Discovering Multiagent Learning Algorithms with Large Language Models

arxiv: 2602.16928 · v3 · submitted 2026-02-18 · 💻 cs.GT · cs.AI· cs.MA

Discovering Multiagent Learning Algorithms with Large Language Models

Zun Li , John Schultz , Daniel Hennes , Marc Lanctot This is my paper

Pith reviewed 2026-05-15 20:37 UTC · model grok-4.3

classification 💻 cs.GT cs.AIcs.MA

keywords multi-agent reinforcement learningcounterfactual regret minimizationpolicy space response oracleslarge language modelsalgorithm discoverygeneralizationablation studies

0 comments p. Extension

The pith

LLM search over CFR and PSRO design spaces yields complex algorithms that distill to simpler cores with stronger generalization on unseen games.

A machine-rendered reading of the paper's core claim, the machinery that carries it, and where it could break.
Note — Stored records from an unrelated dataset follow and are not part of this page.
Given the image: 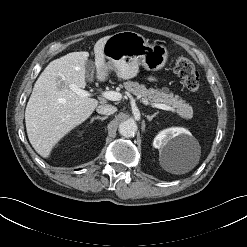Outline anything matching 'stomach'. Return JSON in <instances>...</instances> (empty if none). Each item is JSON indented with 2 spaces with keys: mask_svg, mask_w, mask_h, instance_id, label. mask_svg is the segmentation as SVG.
<instances>
[{
  "mask_svg": "<svg viewBox=\"0 0 247 247\" xmlns=\"http://www.w3.org/2000/svg\"><path fill=\"white\" fill-rule=\"evenodd\" d=\"M103 51L108 60L107 68L113 69L122 79L135 77L140 65L149 71L162 69L169 55L164 45H151L141 34L133 31L111 35Z\"/></svg>",
  "mask_w": 247,
  "mask_h": 247,
  "instance_id": "stomach-1",
  "label": "stomach"
}]
</instances>
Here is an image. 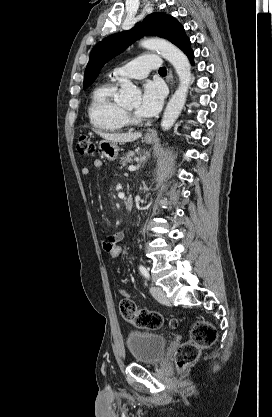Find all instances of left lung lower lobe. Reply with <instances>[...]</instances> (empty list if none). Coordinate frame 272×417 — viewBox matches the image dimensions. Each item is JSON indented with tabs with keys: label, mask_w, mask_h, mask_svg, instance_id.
I'll return each mask as SVG.
<instances>
[{
	"label": "left lung lower lobe",
	"mask_w": 272,
	"mask_h": 417,
	"mask_svg": "<svg viewBox=\"0 0 272 417\" xmlns=\"http://www.w3.org/2000/svg\"><path fill=\"white\" fill-rule=\"evenodd\" d=\"M185 54L187 55L189 60L193 63L194 53H193L192 49H189Z\"/></svg>",
	"instance_id": "obj_1"
}]
</instances>
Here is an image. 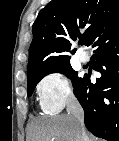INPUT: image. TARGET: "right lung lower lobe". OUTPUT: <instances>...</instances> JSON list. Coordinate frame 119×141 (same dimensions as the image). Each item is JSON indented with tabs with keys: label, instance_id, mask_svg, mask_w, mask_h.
Wrapping results in <instances>:
<instances>
[{
	"label": "right lung lower lobe",
	"instance_id": "right-lung-lower-lobe-1",
	"mask_svg": "<svg viewBox=\"0 0 119 141\" xmlns=\"http://www.w3.org/2000/svg\"><path fill=\"white\" fill-rule=\"evenodd\" d=\"M91 47L102 76L93 84L85 74L74 94L84 109L87 129L97 137L119 141V18L99 31Z\"/></svg>",
	"mask_w": 119,
	"mask_h": 141
}]
</instances>
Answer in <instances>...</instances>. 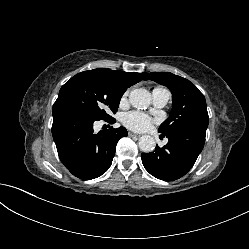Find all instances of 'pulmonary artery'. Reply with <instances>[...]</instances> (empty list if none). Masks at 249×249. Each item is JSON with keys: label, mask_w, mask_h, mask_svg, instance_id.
Segmentation results:
<instances>
[{"label": "pulmonary artery", "mask_w": 249, "mask_h": 249, "mask_svg": "<svg viewBox=\"0 0 249 249\" xmlns=\"http://www.w3.org/2000/svg\"><path fill=\"white\" fill-rule=\"evenodd\" d=\"M153 104L157 108H163L170 100V93L164 88H155L152 91Z\"/></svg>", "instance_id": "1"}]
</instances>
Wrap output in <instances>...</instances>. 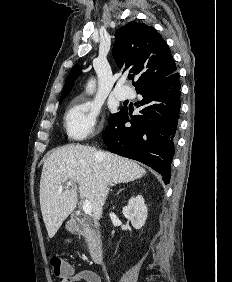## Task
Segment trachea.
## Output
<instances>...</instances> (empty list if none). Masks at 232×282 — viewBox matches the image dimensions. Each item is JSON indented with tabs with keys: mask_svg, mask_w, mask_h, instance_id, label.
Returning a JSON list of instances; mask_svg holds the SVG:
<instances>
[{
	"mask_svg": "<svg viewBox=\"0 0 232 282\" xmlns=\"http://www.w3.org/2000/svg\"><path fill=\"white\" fill-rule=\"evenodd\" d=\"M132 78H133V76H131V75H130V76H128V79H129V80H131Z\"/></svg>",
	"mask_w": 232,
	"mask_h": 282,
	"instance_id": "obj_1",
	"label": "trachea"
}]
</instances>
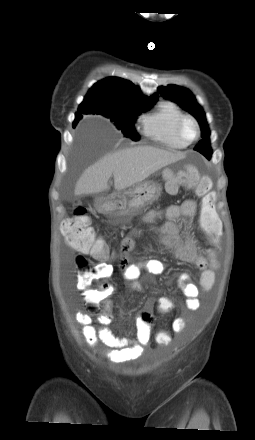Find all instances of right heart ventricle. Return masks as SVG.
I'll return each instance as SVG.
<instances>
[{"instance_id": "right-heart-ventricle-1", "label": "right heart ventricle", "mask_w": 255, "mask_h": 440, "mask_svg": "<svg viewBox=\"0 0 255 440\" xmlns=\"http://www.w3.org/2000/svg\"><path fill=\"white\" fill-rule=\"evenodd\" d=\"M184 115L174 102L166 101L143 117V133L154 142L170 149H184L187 144L176 135V124Z\"/></svg>"}]
</instances>
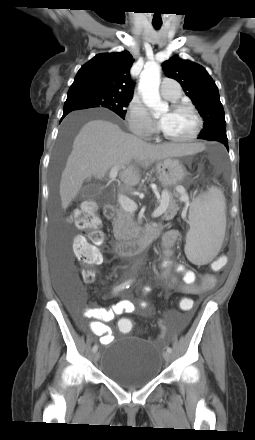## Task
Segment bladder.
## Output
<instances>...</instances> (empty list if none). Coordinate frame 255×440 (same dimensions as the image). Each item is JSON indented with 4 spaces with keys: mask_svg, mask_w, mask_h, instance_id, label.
<instances>
[{
    "mask_svg": "<svg viewBox=\"0 0 255 440\" xmlns=\"http://www.w3.org/2000/svg\"><path fill=\"white\" fill-rule=\"evenodd\" d=\"M106 344L101 371L126 390H138L154 381L162 369V354L151 342L124 337Z\"/></svg>",
    "mask_w": 255,
    "mask_h": 440,
    "instance_id": "31cf9c89",
    "label": "bladder"
}]
</instances>
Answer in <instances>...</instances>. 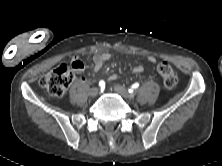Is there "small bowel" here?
Here are the masks:
<instances>
[{"label": "small bowel", "mask_w": 222, "mask_h": 166, "mask_svg": "<svg viewBox=\"0 0 222 166\" xmlns=\"http://www.w3.org/2000/svg\"><path fill=\"white\" fill-rule=\"evenodd\" d=\"M111 59V55L109 53H97L93 56V68L95 71H100L103 66L105 65L106 62H108L109 60ZM150 62H154L155 61V58L154 57H149L148 58ZM76 65H79L80 67L79 68H75L74 69L77 71V72H80L82 71L84 65L82 63V61L78 58V57H73L72 59V66H76ZM133 73L135 74H139V73H142L144 71V67L142 65H137L133 68ZM116 75L113 74L110 76V80H115L116 79ZM83 80H85L84 78H82Z\"/></svg>", "instance_id": "1"}]
</instances>
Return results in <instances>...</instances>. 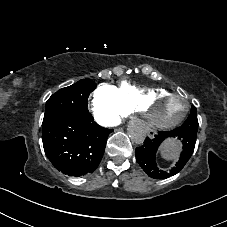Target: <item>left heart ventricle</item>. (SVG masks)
Segmentation results:
<instances>
[{
  "instance_id": "obj_1",
  "label": "left heart ventricle",
  "mask_w": 227,
  "mask_h": 227,
  "mask_svg": "<svg viewBox=\"0 0 227 227\" xmlns=\"http://www.w3.org/2000/svg\"><path fill=\"white\" fill-rule=\"evenodd\" d=\"M185 102L180 97L163 98L150 109L154 119L159 122H169L179 117L184 109Z\"/></svg>"
}]
</instances>
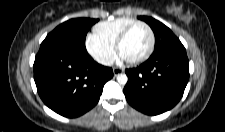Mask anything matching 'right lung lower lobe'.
<instances>
[{
	"label": "right lung lower lobe",
	"instance_id": "1",
	"mask_svg": "<svg viewBox=\"0 0 225 132\" xmlns=\"http://www.w3.org/2000/svg\"><path fill=\"white\" fill-rule=\"evenodd\" d=\"M34 80L43 102L56 113L73 118L93 108L113 71L95 62L87 52L40 47L34 62Z\"/></svg>",
	"mask_w": 225,
	"mask_h": 132
}]
</instances>
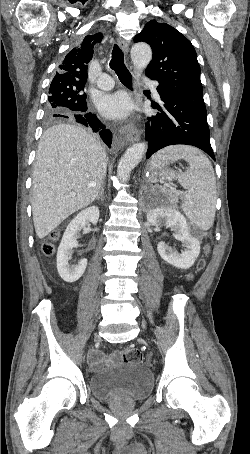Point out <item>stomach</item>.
Here are the masks:
<instances>
[{
    "mask_svg": "<svg viewBox=\"0 0 250 454\" xmlns=\"http://www.w3.org/2000/svg\"><path fill=\"white\" fill-rule=\"evenodd\" d=\"M153 178H159L166 181H171L176 177V173L172 171H159L152 174Z\"/></svg>",
    "mask_w": 250,
    "mask_h": 454,
    "instance_id": "0dacf381",
    "label": "stomach"
}]
</instances>
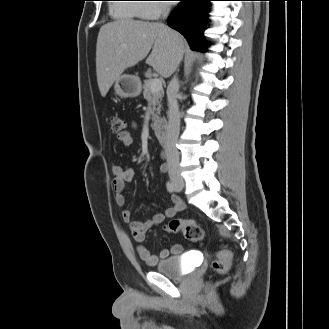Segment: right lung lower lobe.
<instances>
[{
  "label": "right lung lower lobe",
  "mask_w": 329,
  "mask_h": 329,
  "mask_svg": "<svg viewBox=\"0 0 329 329\" xmlns=\"http://www.w3.org/2000/svg\"><path fill=\"white\" fill-rule=\"evenodd\" d=\"M168 17V25L187 39L193 50L205 51L207 44L202 31L211 0H180Z\"/></svg>",
  "instance_id": "right-lung-lower-lobe-1"
}]
</instances>
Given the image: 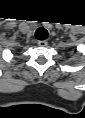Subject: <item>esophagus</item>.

The paper deploys an LLM-powered evolutionary agent to explore algorithmic variants in two multi-agent game-solving paradigms. It produces Volatility-Adaptive Discounted CFR and Smoothed Hybrid Optimistic Regret PSRO, both competitive with hand-designed baselines across eighteen training games. Systematic ablations then isolate the minimal mechanisms responsible for performance, resulting in Warm-started Optimistic Predictive CFR and Projection Matching PSRO. These distilled versions retain or improve generalization while eliminating most of the original structural complexity. The work therefore supplies a concrete workflow for using language models to generate candidate algorithms and then reduce them to their essential components.

Core claim

Large language models can navigate the design spaces of counterfactual regret minimization and policy-space response oracles to produce competitive multi-agent solvers; however, the performance advantage on new games resides in a small algorithmic core that remains after the LLM-constructed synergistic mechanisms are removed by ablation.

What carries the argument

Distillation of LLM-generated algorithms via systematic ablation to recover minimal cores (Warm-started Optimistic Predictive CFR and Projection Matching PSRO) that carry the generalization benefit.

If this is right

Ablation after LLM search can routinely convert overfit, high-complexity solvers into leaner ones that generalize further.
The same discovery-plus-distillation pattern applies across both regret-minimization and oracle-response families of algorithms.
Manual refinement of MARL baselines can be partially replaced by an automated loop of generation followed by core extraction.
Structural complexity introduced to fit a training distribution often harms rather than helps performance on new distributions.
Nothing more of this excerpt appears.